*** Opening of DATA SUPPLIED ***
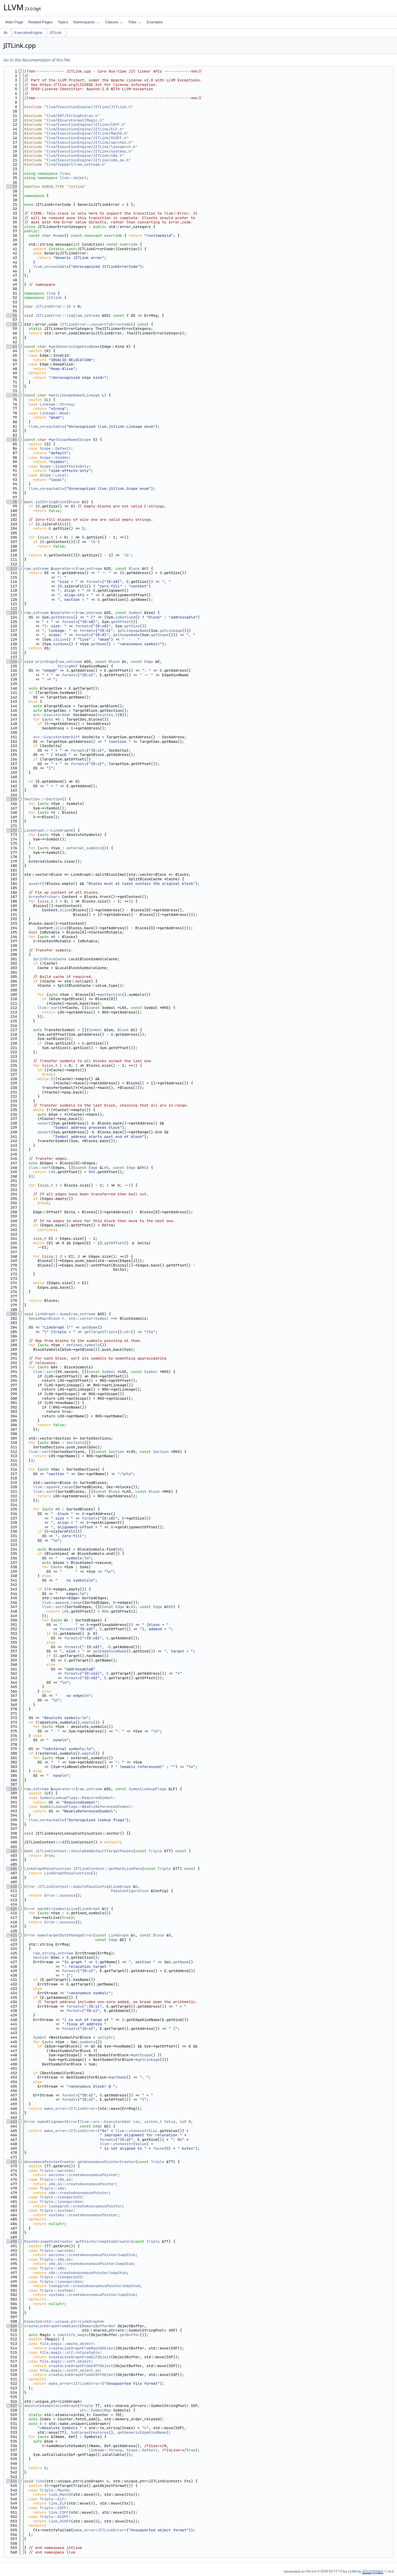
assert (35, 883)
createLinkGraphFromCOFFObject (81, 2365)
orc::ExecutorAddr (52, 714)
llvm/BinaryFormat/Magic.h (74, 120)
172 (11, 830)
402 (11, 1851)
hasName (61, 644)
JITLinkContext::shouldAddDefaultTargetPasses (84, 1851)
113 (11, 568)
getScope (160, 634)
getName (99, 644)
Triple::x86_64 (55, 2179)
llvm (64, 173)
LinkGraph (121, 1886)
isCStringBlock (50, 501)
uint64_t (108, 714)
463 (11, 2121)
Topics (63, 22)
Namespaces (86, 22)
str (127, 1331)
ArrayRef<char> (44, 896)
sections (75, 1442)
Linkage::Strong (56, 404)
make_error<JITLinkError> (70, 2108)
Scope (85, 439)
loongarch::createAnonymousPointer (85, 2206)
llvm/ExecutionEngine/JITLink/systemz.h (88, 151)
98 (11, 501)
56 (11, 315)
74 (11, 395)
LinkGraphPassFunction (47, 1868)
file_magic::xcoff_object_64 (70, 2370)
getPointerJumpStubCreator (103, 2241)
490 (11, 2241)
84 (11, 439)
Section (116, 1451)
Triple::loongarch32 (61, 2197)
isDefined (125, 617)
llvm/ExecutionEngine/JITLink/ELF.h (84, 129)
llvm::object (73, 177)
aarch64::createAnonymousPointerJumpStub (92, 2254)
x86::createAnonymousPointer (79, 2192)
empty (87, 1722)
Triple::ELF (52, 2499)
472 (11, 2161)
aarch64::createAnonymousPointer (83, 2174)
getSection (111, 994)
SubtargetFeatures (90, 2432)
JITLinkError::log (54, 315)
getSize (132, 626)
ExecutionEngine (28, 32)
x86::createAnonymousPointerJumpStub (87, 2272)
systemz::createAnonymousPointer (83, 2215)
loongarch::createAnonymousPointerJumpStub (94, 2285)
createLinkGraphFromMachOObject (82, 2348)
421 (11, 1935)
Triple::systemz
*** Close of DATA SUPPLIED ***
WHAT TO DO:
What is needed is an exact repeat of the records, with every picture left out.

OUTPUT FOR THIS TASK:
assert (35, 883)
createLinkGraphFromCOFFObject (81, 2365)
orc::ExecutorAddr (52, 714)
llvm/BinaryFormat/Magic.h (74, 120)
172 (11, 830)
402 (11, 1851)
hasName (61, 644)
JITLinkContext::shouldAddDefaultTargetPasses (84, 1851)
113 (11, 568)
getScope (160, 634)
getName (99, 644)
Triple::x86_64 (55, 2179)
llvm (64, 173)
LinkGraph (121, 1886)
isCStringBlock (50, 501)
uint64_t (108, 714)
463 (11, 2121)
Topics (63, 22)
Namespaces (86, 22)
str (127, 1331)
ArrayRef<char> (44, 896)
sections (75, 1442)
Linkage::Strong (56, 404)
make_error<JITLinkError> (70, 2108)
Scope (85, 439)
loongarch::createAnonymousPointer (85, 2206)
llvm/ExecutionEngine/JITLink/systemz.h (88, 151)
98 (11, 501)
56 (11, 315)
74 (11, 395)
LinkGraphPassFunction (47, 1868)
file_magic::xcoff_object_64 (70, 2370)
getPointerJumpStubCreator (103, 2241)
490 (11, 2241)
84 (11, 439)
Section (116, 1451)
Triple::loongarch32 (61, 2197)
isDefined (125, 617)
llvm/ExecutionEngine/JITLink/ELF.h (84, 129)
llvm::object (73, 177)
aarch64::createAnonymousPointerJumpStub (92, 2254)
x86::createAnonymousPointer (79, 2192)
empty (87, 1722)
Triple::ELF (52, 2499)
472 (11, 2161)
aarch64::createAnonymousPointer (83, 2174)
getSection (111, 994)
SubtargetFeatures (90, 2432)
JITLinkError::log (54, 315)
getSize (132, 626)
ExecutionEngine (28, 32)
x86::createAnonymousPointerJumpStub (87, 2272)
systemz::createAnonymousPointer (83, 2215)
loongarch::createAnonymousPointerJumpStub (94, 2285)
createLinkGraphFromMachOObject (82, 2348)
421 (11, 1935)
Triple::systemz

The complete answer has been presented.